Сейчас капли дождя падают все чаще, но я даже не думаю подниматься, разрываю пакет крови, который я захватила с собой, выливаю немного алой жидкости в стакан, добавляю туда же спиртное и медленно перемешиваю своеобразный коктейль указательным пальцем, удовлетворенно усмехаясь, когда ты с отвращением наблюдаешь за моими манипуляциями. Хоть какие-то эмоции, и на том спасибо.
- Хочешь? - Я кивком указываю на стакан, ты же смотришь на меня, как на умалишенную и, не предавая своей новой манере общения со мной, холодно и сдержанно отвечаешь:
- Нет. Не люблю смешивать.
- Как знаешь. - Я равнодушно пожимаю плечами, салютую тебе бокалом и добавляю: - Твое здоровье! - Произнеся этот почти издевательский тост, я быстро пью, ощущая, как дождевые капли все сильнее барабанят по полу, мочат мою одежду и волосы. Тело пронизывает дрожь, и в душе снова поднимается волна этого истеричного состояния, когда хочется погрузиться в беспамятство, где не будет этого напускного равнодушия, которым прикрывается разрушительная стихия, бушующая внутри.
- Ты такая отвратительная, когда пьяна. - Ты говоришь это, как будто сам себе, не смотря на меня, а продолжая смешивать краски. Но я слышу и громко смеюсь, не беспокоясь, что со стороны наверняка выгляжу чокнутой алкоголичкой.
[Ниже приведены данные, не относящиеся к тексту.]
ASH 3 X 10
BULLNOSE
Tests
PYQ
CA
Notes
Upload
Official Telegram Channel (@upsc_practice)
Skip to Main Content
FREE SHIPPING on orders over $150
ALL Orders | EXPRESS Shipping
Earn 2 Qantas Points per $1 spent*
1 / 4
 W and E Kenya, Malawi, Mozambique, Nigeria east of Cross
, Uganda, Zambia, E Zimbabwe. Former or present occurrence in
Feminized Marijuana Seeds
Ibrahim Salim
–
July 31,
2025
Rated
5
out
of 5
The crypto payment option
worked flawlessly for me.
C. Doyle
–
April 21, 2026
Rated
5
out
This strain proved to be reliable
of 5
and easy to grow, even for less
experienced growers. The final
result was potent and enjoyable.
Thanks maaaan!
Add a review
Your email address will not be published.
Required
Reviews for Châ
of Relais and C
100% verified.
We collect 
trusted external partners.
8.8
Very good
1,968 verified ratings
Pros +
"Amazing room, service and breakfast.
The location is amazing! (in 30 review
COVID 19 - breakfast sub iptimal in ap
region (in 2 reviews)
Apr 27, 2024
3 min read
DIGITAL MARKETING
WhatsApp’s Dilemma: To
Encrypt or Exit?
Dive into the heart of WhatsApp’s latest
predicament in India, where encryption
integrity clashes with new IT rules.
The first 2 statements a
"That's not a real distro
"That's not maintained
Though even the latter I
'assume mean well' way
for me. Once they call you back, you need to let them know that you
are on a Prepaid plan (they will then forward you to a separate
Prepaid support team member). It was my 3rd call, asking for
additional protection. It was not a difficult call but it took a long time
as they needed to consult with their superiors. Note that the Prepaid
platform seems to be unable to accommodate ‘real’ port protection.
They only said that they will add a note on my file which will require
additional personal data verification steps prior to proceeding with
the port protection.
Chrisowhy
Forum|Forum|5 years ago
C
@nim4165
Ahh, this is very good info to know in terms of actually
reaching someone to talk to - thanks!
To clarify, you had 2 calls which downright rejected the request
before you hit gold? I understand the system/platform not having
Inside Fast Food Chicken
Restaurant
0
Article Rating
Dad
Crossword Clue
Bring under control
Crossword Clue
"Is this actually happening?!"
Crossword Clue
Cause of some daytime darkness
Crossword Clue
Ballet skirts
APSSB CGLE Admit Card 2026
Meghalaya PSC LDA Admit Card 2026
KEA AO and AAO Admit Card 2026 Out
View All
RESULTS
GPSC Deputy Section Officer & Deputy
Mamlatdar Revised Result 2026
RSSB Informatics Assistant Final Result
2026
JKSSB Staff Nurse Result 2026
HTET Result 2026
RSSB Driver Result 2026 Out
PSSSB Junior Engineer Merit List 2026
- Серьезно? А я думала, что всегда отвратительна, как большая куча дерьма. Или грязи? Как там ты меня называл? - Я прищуриваю глаза, склоняю голову набок, наблюдая за тем, как вспыхивают недовольством твои глаза. Да, сегодня я молодец, определенно. Может еще немного, и ты перестанешь играть в столь неподходящую тебе роль каменной глыбы?
- Слушай, хватит там сидеть.Во-первых, ты уже вся мокрая, а, во-вторых, в таком состоянии ты вряд ли способна сказать что-либо разумное. - Ты снова отворачиваешься от меня, а я сжимаю стакан с такой силой, что он взрывается мириадом крошечных осколков, ранит мне руку, но это ничто, по сравнению с той яростной агрессией, которая клокочет у меня где-то в горле, огненной лавой течет по жилам и заставляет меня огрызнуться, сдобрив фразу максимально ядовитыми интонациями.
- Так внуши мне вообще не разговаривать и моргать почаще. Буду у тебя, как настоящая Барби. - Ты, Клаус, выбрал не ту тактику, потому что твоя сдержанность вызывает у меня только злость, желание кричать и топать ногами, вцепиться ногтями тебе в лицо. Быть может, я мазохистка, а может просто хочу, чтобы тебе не было настолько плевать на меня. Ты никогда не был ко мне столь равнодушен.
- Пошла вон! Не собираюсь слушать твой пьяный бред. - И все этот чертов, проклятый холодный тон! Так и хочется взять раскаленную кочергу и всунуть тебе в задницу.
- Хорошо. Я пошла. - Решение приходит ко мне столь быстро, что назвать это планом не поворачивается язык. Это риск, это фатализм, возможно, это самоубийство, потому что сейчас я не уверена, что для тебя будет иметь хоть какое-то значение мое безумие. Я неловко поднимаюсь на ноги, уже абсолютно мокрая, и холодные струйки льются по лицу, смешиваются со слезами, впитываются в одежду, которая противно липнет к телу. Еще одно мгновение, и я, оперевшись руками о бронзовую ограду балкона, перекидываю одну ногу. Ограда невысокая, всего лишь доходит мне до талии, но я настолько пьяна, что даже вампирская координация не позволяет так же легко и быстро перекинуть и вторую ногу, поэтому я неуклюже цепляюсь пальцами за скользкий металл.